Finish time: 2:49:13 (6:27 min/mile, 4:00 min/km)
Placement: 14th female, 93rd overall, 1st in AG (F45-49)
Half splits: 1:23:38, 1:25:35 (1:57 positive split)
I weave my way slightly unsteadily through the volunteers holding barf bags and suddenly am aware of a strange, painful floating sensation in both big toes - it feels like my toenails are lifting up and I'm quite surprised I never noticed this before now. There's no visible blood on my shoes but a throbbing pain intensifies in the next few seconds and I'm starting to get worried about what I'll find when I take my shoes off.
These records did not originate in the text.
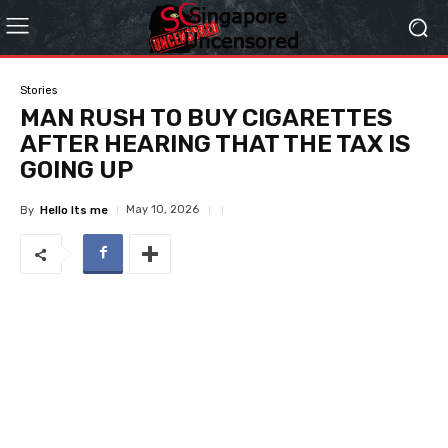
Stories
MAN RUSH TO BUY CIGARETTES
AFTER HEARING THAT THE TAX IS
GOING UP
May 10, 2026
By
Hello Its me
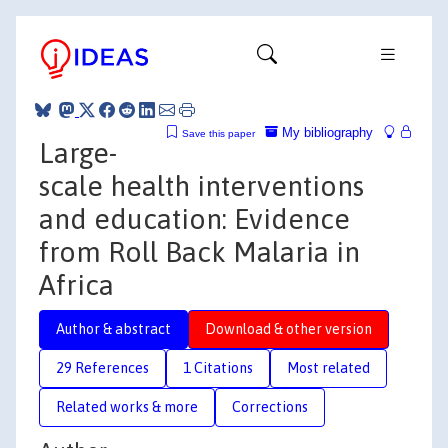
My bibliography
Save this paper
Large-
scale health interventions
and education: Evidence
from Roll Back Malaria in
Africa
Author & abstract
Download & other version
29 References
1 Citations
Most related
Related works & more
Corrections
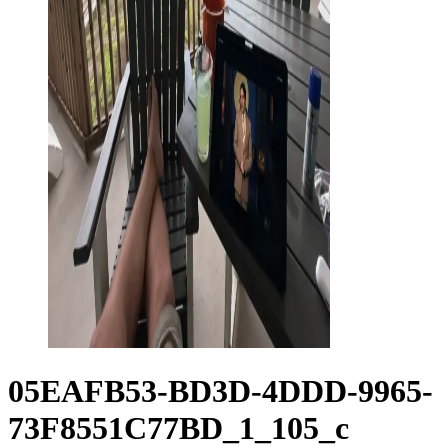
05EAFB53-BD3D-4DDD-9965-
73F8551C77BD_1_105_c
I look up in surprise to see Steve Moneghetti crossing the finish line not too far behind me - wasn't he pacing sub-3?? - he comes over, gives me an approving pat on the head and we stagger off together to talk to Clare.
photo credit: Dave Robertson
She has run a PR of 2:46 and is beaming from ear to ear, but it turns out her feet are also in bad shape. Eventually we try to head for the elite room but halfway there have to stop to take off our shoes - holding each other steady so we don't fall over in the process - and I'm greeted by a sock full of blood. Awesome! Not. Underneath my socks both big toenails are blistered and looking dreadful; it strikes me that this exact same thing happened in 2013 at this race, and still I have no idea why. But running 26.3 miles at suicide pace is probably to blame.
It's often hard to eat after a tough, long race, but most of the rest of the day will be spent in pursuit of food and beverages, and I find myself lucky enough to have some awesome company in which to do this. First it's coffee with Laurence and her friend Sonia, both of whom have run nice PRs in the half and are kind enough to wait patiently for me to hobble around and get cleaned up after my race.
Then eventually I make my way to Surfer's Paradise to meet up with the group I have affectionately nicknamed "The Old Blokes": Steve (whom we met in Boston), John (who has run a single-age world record of 2:45, which age-graded is 96% i.e. world class) and the rest of their running group as well as Nigel, whose ear I am happy to talk off about all things running. Beer and deep fried food are two of my favourite food groups directly after a marathon, and both are procured in abundance as we all sit and enjoy the late afternoon sun. What an awesome way to spend a weekend!
|Proving age is just a number....Team Geezer|
I'm still not really sure what single factor is responsible for my great form this year, but long may it last! Going into this race I was a little apprehensive - although I know I trained well and that I have been racing well, it was a little daunting to be admitting to my goal of sub-2:50 - and a crash-and-burn sort of scenario would have been soul-crushing, to say the least. But thankfully it all fell into place and the result was a fantastic weekend of all things running.
Next up... there's always something coming next. And after that foolhardy lunchtime conversation I do believe it's my very first ultra! Gulp.